▶ **Task directions**:
Extract each line of the data and write it out again exactly.

Records from a data source
══════

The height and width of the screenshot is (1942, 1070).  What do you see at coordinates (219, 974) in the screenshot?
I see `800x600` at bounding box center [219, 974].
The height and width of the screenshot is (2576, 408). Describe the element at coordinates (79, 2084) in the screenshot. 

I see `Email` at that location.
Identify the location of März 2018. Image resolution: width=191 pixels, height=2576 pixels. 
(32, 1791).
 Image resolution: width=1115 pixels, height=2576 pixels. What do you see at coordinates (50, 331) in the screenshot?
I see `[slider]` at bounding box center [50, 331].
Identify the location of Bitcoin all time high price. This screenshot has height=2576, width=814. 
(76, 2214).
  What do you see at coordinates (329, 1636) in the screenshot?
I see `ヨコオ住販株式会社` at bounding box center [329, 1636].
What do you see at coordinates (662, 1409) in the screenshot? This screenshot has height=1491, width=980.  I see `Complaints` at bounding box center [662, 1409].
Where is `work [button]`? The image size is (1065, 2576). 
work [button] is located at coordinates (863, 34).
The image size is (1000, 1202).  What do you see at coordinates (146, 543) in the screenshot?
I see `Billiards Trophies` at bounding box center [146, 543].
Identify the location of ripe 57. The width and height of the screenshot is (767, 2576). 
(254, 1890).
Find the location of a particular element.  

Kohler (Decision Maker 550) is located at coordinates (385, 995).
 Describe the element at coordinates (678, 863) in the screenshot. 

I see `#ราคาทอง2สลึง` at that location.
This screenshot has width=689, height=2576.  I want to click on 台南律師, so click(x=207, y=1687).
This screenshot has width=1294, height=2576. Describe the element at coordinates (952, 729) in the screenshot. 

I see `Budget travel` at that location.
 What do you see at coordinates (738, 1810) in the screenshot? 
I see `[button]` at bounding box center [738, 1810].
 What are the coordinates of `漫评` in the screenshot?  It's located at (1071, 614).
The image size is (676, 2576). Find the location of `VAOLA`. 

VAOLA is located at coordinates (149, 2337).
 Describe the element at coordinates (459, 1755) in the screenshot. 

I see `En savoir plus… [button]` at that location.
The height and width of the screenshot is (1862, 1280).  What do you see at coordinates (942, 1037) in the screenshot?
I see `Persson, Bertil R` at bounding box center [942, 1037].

══════

▶ **Task answer**:
The height and width of the screenshot is (1942, 1070).  What do you see at coordinates (219, 974) in the screenshot?
I see `800x600` at bounding box center [219, 974].
The height and width of the screenshot is (2576, 408). Describe the element at coordinates (79, 2084) in the screenshot. 

I see `Email` at that location.
Identify the location of März 2018. Image resolution: width=191 pixels, height=2576 pixels. 
(32, 1791).
 Image resolution: width=1115 pixels, height=2576 pixels. What do you see at coordinates (50, 331) in the screenshot?
I see `[slider]` at bounding box center [50, 331].
Identify the location of Bitcoin all time high price. This screenshot has height=2576, width=814. 
(76, 2214).
  What do you see at coordinates (329, 1636) in the screenshot?
I see `ヨコオ住販株式会社` at bounding box center [329, 1636].
What do you see at coordinates (662, 1409) in the screenshot? This screenshot has height=1491, width=980.  I see `Complaints` at bounding box center [662, 1409].
Where is `work [button]`? The image size is (1065, 2576). 
work [button] is located at coordinates (863, 34).
The image size is (1000, 1202).  What do you see at coordinates (146, 543) in the screenshot?
I see `Billiards Trophies` at bounding box center [146, 543].
Identify the location of ripe 57. The width and height of the screenshot is (767, 2576). 
(254, 1890).
Find the location of a particular element.  

Kohler (Decision Maker 550) is located at coordinates (385, 995).
 Describe the element at coordinates (678, 863) in the screenshot. 

I see `#ราคาทอง2สลึง` at that location.
This screenshot has width=689, height=2576.  I want to click on 台南律師, so click(x=207, y=1687).
This screenshot has width=1294, height=2576. Describe the element at coordinates (952, 729) in the screenshot. 

I see `Budget travel` at that location.
 What do you see at coordinates (738, 1810) in the screenshot? 
I see `[button]` at bounding box center [738, 1810].
 What are the coordinates of `漫评` in the screenshot?  It's located at (1071, 614).
The image size is (676, 2576). Find the location of `VAOLA`. 

VAOLA is located at coordinates (149, 2337).
 Describe the element at coordinates (459, 1755) in the screenshot. 

I see `En savoir plus… [button]` at that location.
The height and width of the screenshot is (1862, 1280).  What do you see at coordinates (942, 1037) in the screenshot?
I see `Persson, Bertil R` at bounding box center [942, 1037].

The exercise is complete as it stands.